Synthetic cannabinoids, Dronabinol and Nabilone, have also been approved by the FDA to treat chemotherapy-induced nausea and vomiting in people with cancer. Dronabinol contains synthetic delta-9-tetrahydrocannabinol (THC), while Nabilone contains a synthetic compound with a similar chemical structure .
Dronabinol (synthetic CBD) has also been approved to treat the loss of appetite and weight loss in people with AIDS. While the FDA has not approved smoked cannabis, four trials demonstrate cannabis strains containing both THC and CBD significantly improves neuropathic pain associated with HIV-related nerve damage. 

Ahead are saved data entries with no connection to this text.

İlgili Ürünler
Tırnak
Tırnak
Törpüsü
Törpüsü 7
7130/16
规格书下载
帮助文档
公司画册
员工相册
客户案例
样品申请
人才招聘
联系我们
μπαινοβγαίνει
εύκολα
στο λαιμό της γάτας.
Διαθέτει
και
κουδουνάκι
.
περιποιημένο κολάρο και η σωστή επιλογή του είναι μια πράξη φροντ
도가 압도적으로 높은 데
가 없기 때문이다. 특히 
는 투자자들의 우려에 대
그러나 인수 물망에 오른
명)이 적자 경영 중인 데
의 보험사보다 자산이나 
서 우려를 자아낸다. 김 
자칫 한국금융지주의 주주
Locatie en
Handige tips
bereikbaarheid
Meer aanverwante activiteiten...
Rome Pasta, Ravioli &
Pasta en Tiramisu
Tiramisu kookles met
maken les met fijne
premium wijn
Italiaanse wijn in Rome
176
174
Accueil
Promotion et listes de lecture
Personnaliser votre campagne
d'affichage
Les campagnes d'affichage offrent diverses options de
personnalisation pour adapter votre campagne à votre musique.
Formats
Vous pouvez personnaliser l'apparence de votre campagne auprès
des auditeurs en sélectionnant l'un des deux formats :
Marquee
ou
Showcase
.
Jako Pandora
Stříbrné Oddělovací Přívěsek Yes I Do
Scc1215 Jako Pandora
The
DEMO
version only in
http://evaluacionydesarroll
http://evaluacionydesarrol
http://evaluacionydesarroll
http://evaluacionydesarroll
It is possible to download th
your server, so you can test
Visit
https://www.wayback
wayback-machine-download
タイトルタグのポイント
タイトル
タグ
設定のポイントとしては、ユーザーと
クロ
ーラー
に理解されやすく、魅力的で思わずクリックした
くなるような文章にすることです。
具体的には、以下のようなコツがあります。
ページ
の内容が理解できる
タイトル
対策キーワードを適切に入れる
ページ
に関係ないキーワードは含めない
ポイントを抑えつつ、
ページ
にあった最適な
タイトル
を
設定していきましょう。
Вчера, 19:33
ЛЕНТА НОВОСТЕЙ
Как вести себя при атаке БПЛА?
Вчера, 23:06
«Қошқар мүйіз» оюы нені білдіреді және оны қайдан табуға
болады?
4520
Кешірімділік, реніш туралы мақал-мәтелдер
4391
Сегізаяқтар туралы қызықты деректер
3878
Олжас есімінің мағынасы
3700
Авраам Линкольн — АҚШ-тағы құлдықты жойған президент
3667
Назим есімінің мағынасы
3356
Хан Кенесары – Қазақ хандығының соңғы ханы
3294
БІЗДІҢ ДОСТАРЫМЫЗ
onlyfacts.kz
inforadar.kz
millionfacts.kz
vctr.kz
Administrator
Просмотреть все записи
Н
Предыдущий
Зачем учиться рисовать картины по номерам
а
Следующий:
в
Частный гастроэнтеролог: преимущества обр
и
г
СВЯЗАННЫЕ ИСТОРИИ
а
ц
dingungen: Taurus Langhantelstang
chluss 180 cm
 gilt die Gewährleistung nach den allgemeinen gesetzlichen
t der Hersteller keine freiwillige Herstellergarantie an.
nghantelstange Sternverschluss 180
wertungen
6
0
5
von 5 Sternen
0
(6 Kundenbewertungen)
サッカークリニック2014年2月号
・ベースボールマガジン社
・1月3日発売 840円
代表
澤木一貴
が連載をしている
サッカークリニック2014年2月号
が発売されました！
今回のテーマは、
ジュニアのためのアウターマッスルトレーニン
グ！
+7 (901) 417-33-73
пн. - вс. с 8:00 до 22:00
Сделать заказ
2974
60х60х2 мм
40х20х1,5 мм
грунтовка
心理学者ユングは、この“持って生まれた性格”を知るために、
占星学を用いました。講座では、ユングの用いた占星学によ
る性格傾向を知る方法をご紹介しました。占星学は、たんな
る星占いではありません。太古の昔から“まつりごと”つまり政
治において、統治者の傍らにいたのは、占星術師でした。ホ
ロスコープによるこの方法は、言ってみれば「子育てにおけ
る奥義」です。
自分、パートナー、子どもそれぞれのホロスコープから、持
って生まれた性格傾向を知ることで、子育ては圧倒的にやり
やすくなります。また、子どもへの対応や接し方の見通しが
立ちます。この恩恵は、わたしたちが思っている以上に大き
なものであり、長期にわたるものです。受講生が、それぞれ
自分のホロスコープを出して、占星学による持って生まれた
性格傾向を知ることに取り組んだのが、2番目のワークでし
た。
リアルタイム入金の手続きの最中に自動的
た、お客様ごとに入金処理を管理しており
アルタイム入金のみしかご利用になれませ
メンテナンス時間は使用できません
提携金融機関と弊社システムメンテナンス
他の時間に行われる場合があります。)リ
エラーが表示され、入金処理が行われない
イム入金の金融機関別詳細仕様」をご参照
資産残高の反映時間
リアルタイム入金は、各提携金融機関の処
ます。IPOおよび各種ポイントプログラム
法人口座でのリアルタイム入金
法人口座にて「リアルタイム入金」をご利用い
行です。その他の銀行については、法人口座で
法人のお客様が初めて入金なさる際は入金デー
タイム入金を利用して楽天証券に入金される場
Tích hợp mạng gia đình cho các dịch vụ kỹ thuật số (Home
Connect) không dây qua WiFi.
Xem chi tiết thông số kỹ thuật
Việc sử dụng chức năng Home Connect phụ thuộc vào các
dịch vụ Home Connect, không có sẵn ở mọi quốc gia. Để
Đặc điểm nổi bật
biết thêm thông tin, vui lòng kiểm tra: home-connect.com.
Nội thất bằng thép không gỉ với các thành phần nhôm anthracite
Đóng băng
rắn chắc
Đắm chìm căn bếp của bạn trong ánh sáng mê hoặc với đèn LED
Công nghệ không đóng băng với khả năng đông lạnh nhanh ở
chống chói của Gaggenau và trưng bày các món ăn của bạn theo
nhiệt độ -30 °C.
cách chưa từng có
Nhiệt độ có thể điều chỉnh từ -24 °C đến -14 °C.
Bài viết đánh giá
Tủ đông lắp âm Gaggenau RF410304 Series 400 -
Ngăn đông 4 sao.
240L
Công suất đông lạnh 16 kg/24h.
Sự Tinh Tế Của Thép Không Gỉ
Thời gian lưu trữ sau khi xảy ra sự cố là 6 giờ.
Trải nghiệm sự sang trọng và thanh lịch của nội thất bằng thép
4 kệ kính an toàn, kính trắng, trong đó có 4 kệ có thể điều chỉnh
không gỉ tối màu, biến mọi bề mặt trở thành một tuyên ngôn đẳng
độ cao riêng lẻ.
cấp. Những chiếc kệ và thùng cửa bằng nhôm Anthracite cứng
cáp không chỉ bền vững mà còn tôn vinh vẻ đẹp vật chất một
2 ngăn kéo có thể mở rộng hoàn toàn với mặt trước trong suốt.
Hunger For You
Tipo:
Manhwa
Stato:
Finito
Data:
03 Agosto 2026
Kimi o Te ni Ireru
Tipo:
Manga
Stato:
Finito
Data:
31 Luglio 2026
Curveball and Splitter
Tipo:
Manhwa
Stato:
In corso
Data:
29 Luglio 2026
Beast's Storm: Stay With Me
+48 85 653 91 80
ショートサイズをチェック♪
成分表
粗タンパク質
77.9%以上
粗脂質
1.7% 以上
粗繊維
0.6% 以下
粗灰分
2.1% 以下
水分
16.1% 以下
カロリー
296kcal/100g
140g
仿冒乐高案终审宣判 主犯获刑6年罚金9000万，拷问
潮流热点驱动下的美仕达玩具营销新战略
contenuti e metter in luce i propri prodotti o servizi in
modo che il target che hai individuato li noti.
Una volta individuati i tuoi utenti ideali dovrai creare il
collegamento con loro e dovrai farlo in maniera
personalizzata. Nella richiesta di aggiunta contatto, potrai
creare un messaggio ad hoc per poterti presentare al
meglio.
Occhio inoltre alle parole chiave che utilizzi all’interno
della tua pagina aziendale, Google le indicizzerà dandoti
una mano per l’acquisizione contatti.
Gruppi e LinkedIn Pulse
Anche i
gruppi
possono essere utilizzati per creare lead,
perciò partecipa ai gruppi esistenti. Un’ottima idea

There is evidence to support Nabiximols and Oral extracts of THC in the management of multiple sclerosis. Nabiximols is a mouth spray that may alleviate symptoms of multiple sclerosis including neuropathic pain, spasticity, and an overactive bladder.
As legalization around medicinal marijuana evolves, Dr. Russo and other experts within the field have called for accurate cannabinoid and terpenoid profiles to be displayed on all Cannabis products sold in both the medical and recreational markets. Understanding the exact composition, specific dosages and method of delivery are all essential to the successful integration of cannabis in modern medicine.
Cannabis certainly isn’t straightforward, but this complex and diverse plant presents great promise for many people dealing with debilitating medical conditions.